CPANPLUS::Backend(3)	       User Contributed Perl Documentation	     CPANPLUS::Backend(3)

NAME
       CPANPLUS::Backend - programmer's interface to CPANPLUS

SYNOPSIS
	   my $cb      = CPANPLUS::Backend->new;
	   my $conf    = $cb->configure_object;

	   my $author  = $cb->author_tree('KANE');
	   my $mod     = $cb->module_tree('Some::Module');
	   my $mod     = $cb->parse_module( module => 'Some::Module' );

	   my @objs    = $cb->search(  type    => TYPE,
				       allow   => [...] );

	   $cb->flush('all');
	   $cb->reload_indices;
	   $cb->local_mirror;

DESCRIPTION
       This module provides the programmer's interface to the "CPANPLUS" libraries.

ENVIRONMENT
       When "CPANPLUS::Backend" is loaded, which is necessary for just about every <CPANPLUS>
       operation, the environment variable "PERL5_CPANPLUS_IS_RUNNING" is set to the current
       process id.

       Additionally, the environment variable "PERL5_CPANPLUS_IS_VERSION" will be set to the
       version of "CPANPLUS::Backend".

       This information might be useful somehow to spawned processes.

METHODS
   $cb = CPANPLUS::Backend->new( [CONFIGURE_OBJ] )
       This method returns a new "CPANPLUS::Backend" object.  This also initialises the config
       corresponding to this object.  You have two choices in this:

       Provide a valid "CPANPLUS::Configure" object
	   This will be used verbatim.

       No arguments
	   Your default config will be loaded and used.

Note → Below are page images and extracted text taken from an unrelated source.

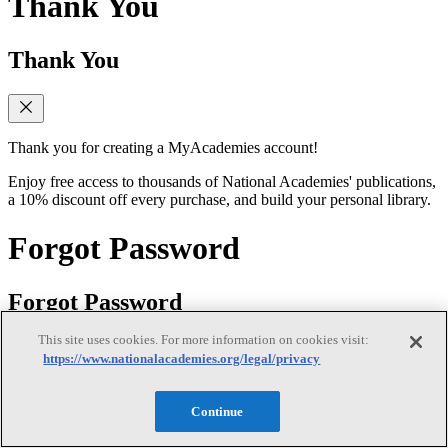
Thank You
Thank You
Thank you for creating a MyAcademies account!
Enjoy free access to thousands of National Academies' publications,
a 10% discount off every purchase, and build your personal library.
Forgot Password
Forgot Password
This site uses cookies. For more information on cookies visit:
https://www.nationalacademies.org/legal/privacy
Enter the email address for your MyAcademies (formerly MyNAP)
account to receive password reset instructions.
Continue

       New will return a "CPANPLUS::Backend" object on success and die on failure.

   $href = $cb->module_tree( [@modules_names_list] )
       Returns a reference to the CPANPLUS module tree.

       If you give it any arguments, they will be treated as module names and "module_tree" will
       try to look up these module names and return the corresponding module objects instead.

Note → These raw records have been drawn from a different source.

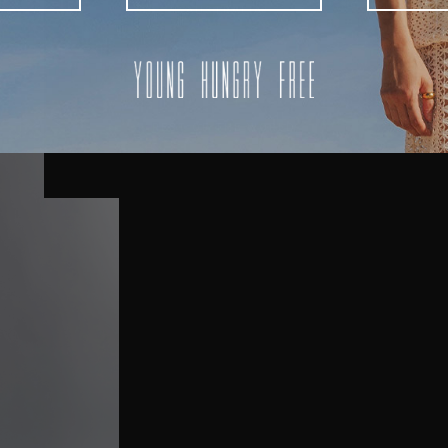
AUSTRALIA
USA
UK
REST OF THE WORLD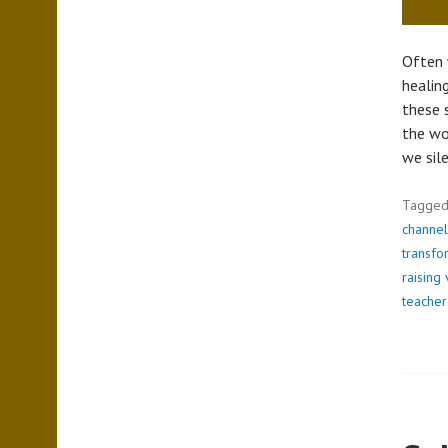
Often 
healin
these 
the wo
we sil
Tagge
channel
transfo
raising 
teacher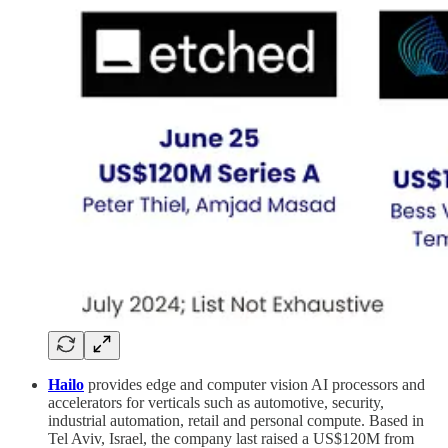
Hailo
provides edge and computer vision AI processors and
accelerators for verticals such as automotive, security,
industrial automation, retail and personal compute. Based in
Tel Aviv, Israel, the company last raised a US$120M from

       See CPANPLUS::Module for the operations you can perform on a module object.

   $href = $cb->author_tree( [@author_names_list] )
       Returns a reference to the CPANPLUS author tree.

       If you give it any arguments, they will be treated as author names and "author_tree" will
       try to look up these author names and return the corresponding author objects instead.

       See CPANPLUS::Module::Author for the operations you can perform on an author object.

   $conf = $cb->configure_object;
       Returns a copy of the "CPANPLUS::Configure" object.

       See CPANPLUS::Configure for operations you can perform on a configure object.

   $su = $cb->selfupdate_object;
       Returns a copy of the "CPANPLUS::Selfupdate" object.

       See the CPANPLUS::Selfupdate manpage for the operations you can perform on the selfupdate
       object.

   @mods = $cb->search( type => TYPE, allow => AREF, [data => AREF, verbose => BOOL] )
       "search" enables you to search for either module or author objects, based on their data.
       The "type" you can specify is any of the accessors specified in "CPANPLUS::Module::Author"
       or "CPANPLUS::Module". "search" will determine by the "type" you specified whether to
       search by author object or module object.

       You have to specify an array reference of regular expressions or strings to match against.
       The rules used for this array ref are the same as in "Params::Check", so read that manpage
       for details.

       The search is an "or" search, meaning that if "any" of the criteria match, the search is
       considered to be successful.

       You can specify the result of a previous search as "data" to limit the new search to these
       module or author objects, rather than the entire module or author tree.	This is how you
       do "and" searches.

       Returns a list of module or author objects on success and false on failure.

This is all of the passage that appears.